Would you happen to know which breeds were used?  I think I recently saw a pic on an earlier forum you showed with her saying that she had Fl. cur, but never really said what bird breed.


----------



## PURVIS (Apr 14, 2011)

we have used this cross for over 30 years,we use a big running pointer male and a pit terrier female, the bird dog puts the nose on them and most take the thick stuff well,the pit puts the catch to them.I'm sure this cross is a type of cur dog.this cross looks pit like. u can change it around and make it look more bird dog looking, are cross one of these female puppy's with a fl. cur,ruff type hound, are just a long range hog dog.most circles of hunters have a dog or two that are just true hog dogs.these are true cur dogs by definition.


----------



## JessB90 (Apr 14, 2011)

PURVIS said:


> we have used this cross for over 30 years,we use a big running pointer male and a pit terrier female, the bird dog puts the nose on them and most take the thick stuff well,the pit puts the catch to them.I'm sure this cross is a type of cur dog.this cross looks pit like. u can change it around and make it look more bird dog looking, are cross one of these female puppy's with a fl. cur,ruff type hound, are just a long range hog dog.most circles of hunters have a dog or two that are just true hog dogs.these are true cur dogs by definition.

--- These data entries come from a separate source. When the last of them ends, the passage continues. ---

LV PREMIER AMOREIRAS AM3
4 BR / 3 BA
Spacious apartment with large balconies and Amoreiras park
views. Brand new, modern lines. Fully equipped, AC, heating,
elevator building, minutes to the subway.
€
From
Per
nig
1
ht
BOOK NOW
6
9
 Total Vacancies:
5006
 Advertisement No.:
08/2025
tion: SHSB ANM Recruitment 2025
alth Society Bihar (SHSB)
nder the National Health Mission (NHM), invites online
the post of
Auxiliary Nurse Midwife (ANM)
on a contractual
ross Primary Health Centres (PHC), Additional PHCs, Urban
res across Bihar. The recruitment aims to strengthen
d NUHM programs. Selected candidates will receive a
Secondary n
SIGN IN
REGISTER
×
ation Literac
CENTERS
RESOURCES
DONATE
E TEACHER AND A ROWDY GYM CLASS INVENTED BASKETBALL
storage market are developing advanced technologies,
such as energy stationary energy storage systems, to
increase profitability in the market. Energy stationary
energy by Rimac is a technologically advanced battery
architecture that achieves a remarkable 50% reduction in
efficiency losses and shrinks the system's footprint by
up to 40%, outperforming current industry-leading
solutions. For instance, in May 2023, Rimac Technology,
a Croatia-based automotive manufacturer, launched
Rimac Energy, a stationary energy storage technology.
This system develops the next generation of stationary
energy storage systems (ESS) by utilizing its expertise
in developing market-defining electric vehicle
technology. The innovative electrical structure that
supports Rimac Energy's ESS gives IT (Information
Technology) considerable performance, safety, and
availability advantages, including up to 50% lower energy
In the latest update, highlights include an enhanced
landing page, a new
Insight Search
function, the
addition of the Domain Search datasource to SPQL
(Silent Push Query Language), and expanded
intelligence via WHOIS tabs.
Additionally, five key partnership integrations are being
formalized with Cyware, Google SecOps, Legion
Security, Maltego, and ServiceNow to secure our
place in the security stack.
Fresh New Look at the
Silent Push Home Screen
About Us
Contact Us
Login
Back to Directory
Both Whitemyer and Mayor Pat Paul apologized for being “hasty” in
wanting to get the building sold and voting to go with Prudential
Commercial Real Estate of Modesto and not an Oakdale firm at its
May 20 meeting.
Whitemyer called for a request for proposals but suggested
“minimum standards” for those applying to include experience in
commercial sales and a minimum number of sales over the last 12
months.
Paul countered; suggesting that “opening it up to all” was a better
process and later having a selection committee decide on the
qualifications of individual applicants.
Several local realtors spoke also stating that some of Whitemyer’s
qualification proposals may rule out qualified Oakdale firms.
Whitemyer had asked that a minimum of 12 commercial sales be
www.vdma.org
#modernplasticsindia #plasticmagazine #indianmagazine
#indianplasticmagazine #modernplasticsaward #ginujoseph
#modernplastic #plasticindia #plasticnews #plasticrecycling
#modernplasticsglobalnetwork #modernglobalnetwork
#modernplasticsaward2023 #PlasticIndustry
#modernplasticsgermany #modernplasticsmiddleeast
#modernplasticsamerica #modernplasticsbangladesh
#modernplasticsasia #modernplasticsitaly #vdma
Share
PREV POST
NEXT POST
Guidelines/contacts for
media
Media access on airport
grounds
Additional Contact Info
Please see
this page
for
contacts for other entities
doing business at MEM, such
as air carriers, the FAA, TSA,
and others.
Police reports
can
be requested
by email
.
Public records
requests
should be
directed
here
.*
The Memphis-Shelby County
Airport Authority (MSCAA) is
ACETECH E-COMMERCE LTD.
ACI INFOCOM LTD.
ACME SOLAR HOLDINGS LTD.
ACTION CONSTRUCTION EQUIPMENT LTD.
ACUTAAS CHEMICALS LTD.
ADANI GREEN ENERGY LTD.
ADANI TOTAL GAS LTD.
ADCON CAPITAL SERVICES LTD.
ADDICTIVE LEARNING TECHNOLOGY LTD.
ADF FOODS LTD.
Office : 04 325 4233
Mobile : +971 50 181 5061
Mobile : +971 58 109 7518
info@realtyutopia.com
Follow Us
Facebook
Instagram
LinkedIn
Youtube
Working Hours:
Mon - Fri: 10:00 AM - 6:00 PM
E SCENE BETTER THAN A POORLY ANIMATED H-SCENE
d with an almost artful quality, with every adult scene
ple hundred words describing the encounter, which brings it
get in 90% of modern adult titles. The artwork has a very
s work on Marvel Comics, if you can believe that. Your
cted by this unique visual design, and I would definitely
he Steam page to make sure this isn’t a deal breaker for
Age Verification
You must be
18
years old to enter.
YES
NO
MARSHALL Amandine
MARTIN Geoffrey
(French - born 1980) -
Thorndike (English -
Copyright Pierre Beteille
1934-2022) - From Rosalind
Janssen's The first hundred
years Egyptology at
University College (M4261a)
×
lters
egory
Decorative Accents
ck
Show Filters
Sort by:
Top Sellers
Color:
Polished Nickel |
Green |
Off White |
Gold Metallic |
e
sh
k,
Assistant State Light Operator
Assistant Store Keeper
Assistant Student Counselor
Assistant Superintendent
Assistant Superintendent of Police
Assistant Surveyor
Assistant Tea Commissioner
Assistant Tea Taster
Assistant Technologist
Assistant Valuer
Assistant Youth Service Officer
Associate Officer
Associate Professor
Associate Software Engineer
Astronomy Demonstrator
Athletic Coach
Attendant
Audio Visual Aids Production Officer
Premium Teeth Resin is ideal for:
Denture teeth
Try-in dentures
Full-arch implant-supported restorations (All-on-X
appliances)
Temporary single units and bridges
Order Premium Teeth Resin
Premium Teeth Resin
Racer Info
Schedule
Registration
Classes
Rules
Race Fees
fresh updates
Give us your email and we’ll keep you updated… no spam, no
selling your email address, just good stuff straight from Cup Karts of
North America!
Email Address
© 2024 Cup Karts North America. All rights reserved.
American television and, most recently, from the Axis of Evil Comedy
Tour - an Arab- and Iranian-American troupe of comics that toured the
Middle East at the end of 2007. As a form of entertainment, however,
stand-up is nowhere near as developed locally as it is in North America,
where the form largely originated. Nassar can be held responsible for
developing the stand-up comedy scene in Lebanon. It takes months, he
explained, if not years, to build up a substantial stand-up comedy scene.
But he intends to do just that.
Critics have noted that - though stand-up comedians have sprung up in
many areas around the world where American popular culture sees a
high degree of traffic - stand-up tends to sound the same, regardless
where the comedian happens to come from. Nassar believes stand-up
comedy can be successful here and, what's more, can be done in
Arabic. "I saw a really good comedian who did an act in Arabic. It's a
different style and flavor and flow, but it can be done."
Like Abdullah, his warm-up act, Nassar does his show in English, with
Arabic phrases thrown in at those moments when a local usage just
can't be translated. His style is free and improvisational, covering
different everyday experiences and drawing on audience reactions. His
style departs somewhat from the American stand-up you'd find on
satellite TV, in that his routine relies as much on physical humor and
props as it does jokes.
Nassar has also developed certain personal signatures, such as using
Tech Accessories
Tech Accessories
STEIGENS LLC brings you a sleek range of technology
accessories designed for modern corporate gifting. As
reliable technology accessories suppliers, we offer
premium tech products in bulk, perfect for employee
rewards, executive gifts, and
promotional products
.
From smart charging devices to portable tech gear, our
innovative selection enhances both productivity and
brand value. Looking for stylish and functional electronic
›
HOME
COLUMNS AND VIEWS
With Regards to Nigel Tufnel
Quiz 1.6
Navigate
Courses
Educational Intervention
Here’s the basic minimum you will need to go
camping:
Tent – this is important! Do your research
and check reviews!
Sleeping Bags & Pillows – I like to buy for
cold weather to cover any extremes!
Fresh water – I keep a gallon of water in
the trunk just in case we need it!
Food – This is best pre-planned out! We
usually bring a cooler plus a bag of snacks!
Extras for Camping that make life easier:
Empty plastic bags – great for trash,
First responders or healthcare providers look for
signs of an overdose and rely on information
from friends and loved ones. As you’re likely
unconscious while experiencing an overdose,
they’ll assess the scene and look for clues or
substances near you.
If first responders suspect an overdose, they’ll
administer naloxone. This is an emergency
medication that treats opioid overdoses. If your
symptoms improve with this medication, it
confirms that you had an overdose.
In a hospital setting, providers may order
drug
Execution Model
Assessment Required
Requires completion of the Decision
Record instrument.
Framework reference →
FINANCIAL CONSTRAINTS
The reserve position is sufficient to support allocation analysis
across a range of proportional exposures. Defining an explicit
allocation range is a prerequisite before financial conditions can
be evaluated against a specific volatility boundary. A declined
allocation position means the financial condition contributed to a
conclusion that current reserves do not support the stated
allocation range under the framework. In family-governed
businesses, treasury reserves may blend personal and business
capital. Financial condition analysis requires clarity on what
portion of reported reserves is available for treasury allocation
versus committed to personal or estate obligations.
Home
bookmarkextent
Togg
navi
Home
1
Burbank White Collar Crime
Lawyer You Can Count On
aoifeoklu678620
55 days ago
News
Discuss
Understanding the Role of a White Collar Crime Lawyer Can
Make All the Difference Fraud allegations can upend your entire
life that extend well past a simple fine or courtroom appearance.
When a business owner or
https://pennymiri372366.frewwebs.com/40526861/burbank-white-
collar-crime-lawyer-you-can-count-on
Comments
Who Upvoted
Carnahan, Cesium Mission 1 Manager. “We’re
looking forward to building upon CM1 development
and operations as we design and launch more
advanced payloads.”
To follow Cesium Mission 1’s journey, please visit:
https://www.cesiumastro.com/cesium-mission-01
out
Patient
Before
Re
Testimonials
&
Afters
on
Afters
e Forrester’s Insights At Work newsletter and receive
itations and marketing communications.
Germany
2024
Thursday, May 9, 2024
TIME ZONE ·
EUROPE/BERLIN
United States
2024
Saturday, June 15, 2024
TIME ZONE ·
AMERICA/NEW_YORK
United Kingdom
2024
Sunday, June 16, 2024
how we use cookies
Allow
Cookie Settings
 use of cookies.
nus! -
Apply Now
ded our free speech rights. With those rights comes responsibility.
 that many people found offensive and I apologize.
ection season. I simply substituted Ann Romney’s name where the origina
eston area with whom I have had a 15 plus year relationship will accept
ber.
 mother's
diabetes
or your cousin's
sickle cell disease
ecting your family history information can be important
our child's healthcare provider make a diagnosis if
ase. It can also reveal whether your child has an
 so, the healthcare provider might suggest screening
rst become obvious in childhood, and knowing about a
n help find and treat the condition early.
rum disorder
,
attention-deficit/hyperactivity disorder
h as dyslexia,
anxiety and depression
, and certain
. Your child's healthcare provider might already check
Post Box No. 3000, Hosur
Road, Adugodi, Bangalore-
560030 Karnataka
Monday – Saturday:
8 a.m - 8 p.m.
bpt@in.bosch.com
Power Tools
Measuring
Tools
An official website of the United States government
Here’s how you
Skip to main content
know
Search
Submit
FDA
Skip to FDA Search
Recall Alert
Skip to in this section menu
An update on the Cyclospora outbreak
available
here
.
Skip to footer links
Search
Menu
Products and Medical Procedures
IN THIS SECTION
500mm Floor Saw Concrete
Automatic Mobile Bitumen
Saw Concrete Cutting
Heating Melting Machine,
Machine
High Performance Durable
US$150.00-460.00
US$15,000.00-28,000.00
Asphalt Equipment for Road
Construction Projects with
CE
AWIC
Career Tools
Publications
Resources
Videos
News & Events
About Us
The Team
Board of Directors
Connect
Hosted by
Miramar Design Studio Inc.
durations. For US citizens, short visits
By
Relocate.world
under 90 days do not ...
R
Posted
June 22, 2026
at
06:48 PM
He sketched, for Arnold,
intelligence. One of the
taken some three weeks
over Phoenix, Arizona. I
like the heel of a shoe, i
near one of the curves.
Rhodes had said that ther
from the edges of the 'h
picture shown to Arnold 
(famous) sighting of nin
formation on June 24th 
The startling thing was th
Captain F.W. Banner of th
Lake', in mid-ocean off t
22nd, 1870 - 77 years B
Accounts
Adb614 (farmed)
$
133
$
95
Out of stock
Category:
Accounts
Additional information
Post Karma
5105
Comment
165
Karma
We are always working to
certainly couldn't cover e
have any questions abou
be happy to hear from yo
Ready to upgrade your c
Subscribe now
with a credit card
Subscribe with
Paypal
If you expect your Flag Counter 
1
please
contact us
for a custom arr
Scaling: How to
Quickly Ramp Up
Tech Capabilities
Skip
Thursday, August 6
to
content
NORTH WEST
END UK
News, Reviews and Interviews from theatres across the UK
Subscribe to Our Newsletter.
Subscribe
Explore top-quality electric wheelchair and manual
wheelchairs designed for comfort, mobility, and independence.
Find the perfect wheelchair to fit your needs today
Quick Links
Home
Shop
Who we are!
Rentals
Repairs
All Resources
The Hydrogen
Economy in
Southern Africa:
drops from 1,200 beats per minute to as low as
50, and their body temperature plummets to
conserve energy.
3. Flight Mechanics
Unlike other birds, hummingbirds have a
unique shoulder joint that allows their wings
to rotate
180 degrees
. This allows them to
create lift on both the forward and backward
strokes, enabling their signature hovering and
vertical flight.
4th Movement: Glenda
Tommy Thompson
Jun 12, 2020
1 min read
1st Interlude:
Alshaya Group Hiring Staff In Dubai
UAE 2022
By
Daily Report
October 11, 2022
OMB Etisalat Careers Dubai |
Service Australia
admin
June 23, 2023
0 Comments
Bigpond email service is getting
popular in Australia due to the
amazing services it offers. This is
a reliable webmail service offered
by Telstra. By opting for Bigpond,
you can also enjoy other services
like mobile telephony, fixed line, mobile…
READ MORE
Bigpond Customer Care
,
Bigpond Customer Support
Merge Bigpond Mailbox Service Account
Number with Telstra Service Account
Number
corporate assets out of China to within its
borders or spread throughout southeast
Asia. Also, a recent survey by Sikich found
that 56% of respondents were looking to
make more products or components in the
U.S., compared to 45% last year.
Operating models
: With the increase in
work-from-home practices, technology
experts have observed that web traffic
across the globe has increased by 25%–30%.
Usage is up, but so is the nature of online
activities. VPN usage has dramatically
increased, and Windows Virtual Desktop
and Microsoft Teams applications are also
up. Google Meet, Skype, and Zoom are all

So you're saying (let me know if I read wrong)that a cur is basically a mutt that came from a mixed breeding intended to hunt game?  I understand that a cur is another word a mutt, but I was just interested in curs like mountain and cats.  Although originally a mutt, they seem to have become established as a breed by preserving their bloodlines or traits, for decades at least, by registering them into organizations that only count an individual dog as of a certain breed based on breeding and traits (if I understand this right).  What should I call these to prevent any confusion between the two?  Or do I have this completely wrong?


----------



## PURVIS (Apr 14, 2011)

were about to open a can of worms with this but here goes.the bmc,mountain,stephen's and treeing cur is the only breed listed with the ukc no cur breed is listed with the akc.these guys breeding these other cur dogs lines would fight at the drop of the hat to defend there breed ,most cull hard and refuse to sell to people who want.i was just saying the cross u want my have a name but i have never heard one.rough cur would be a good one.u would like a campell cur.our best dogs have been mutts i hate to say gotten from the pound and off the streets.just my 2 cents.


----------



## JessB90 (Apr 14, 2011)

I agree that only the UKC names those curs as a breed while the AKC doesn't, but I have heard other other breed organizations that only register a certain cur like the OMCBA (mt. cur) and I think ALCBA (leopard). I do want to note that I am not talking about organizations that register dogs of a certain bloodline like kemmer (I think this is what u were talking about "keeping the breed", but let me know if I am wrong).
    I am also interested in why you would think I would be interested in campell or rough curs (I've never heard of a rough cur before if you also don't mind explaining that to me, I'm just starting to learn about curs).


----------



## PURVIS (Apr 14, 2011)

i wish someone else would jump in here with us but your first ? was about a bird/cur cross but u did not say what kind of cur.i was speaking about a cross that's in need of a name (bird/pit)as i understand some guess a campell cur is just this type of cross only gary  can tell u for sure.it's been 20 years since me and my dad (fred keene) hunted with him.our last hunt gary had what looked like a german shepherd but once he hit the ground and smelt a hog he was as good as caught.so i can only guess what makes up a campell cur.when i say rough i mean a dog that will hunt,catch and is smart enough to bay when he needs to.we almost never need a catch dog but if these dogs bark u know what there looking at!!


----------



## JessB90 (Apr 14, 2011)

So r u referring to a cur as a specific cross?


----------



## PURVIS (Apr 14, 2011)

was asking what type of cur u were talking about in your first post?


----------



## JessB90 (Apr 14, 2011)

Well, I wasn't really trying to look at a specific cur, just any of the curs registered as a breed in the UKC.  If I have to choose, maybe mountain cur.  I'm sorry for the misunderstanding.


----------



## JessB90 (Apr 22, 2011)

Does nobody else know anything about dogs of this cross?


----------



## markhammett (May 25, 2011)

Know a friend of a friend that has a bmc a bird x that isn't very rough but a hog finding machine. I've been wanting to try a bird and bull x my self. If anybody has some well bred pups hit me up.


----------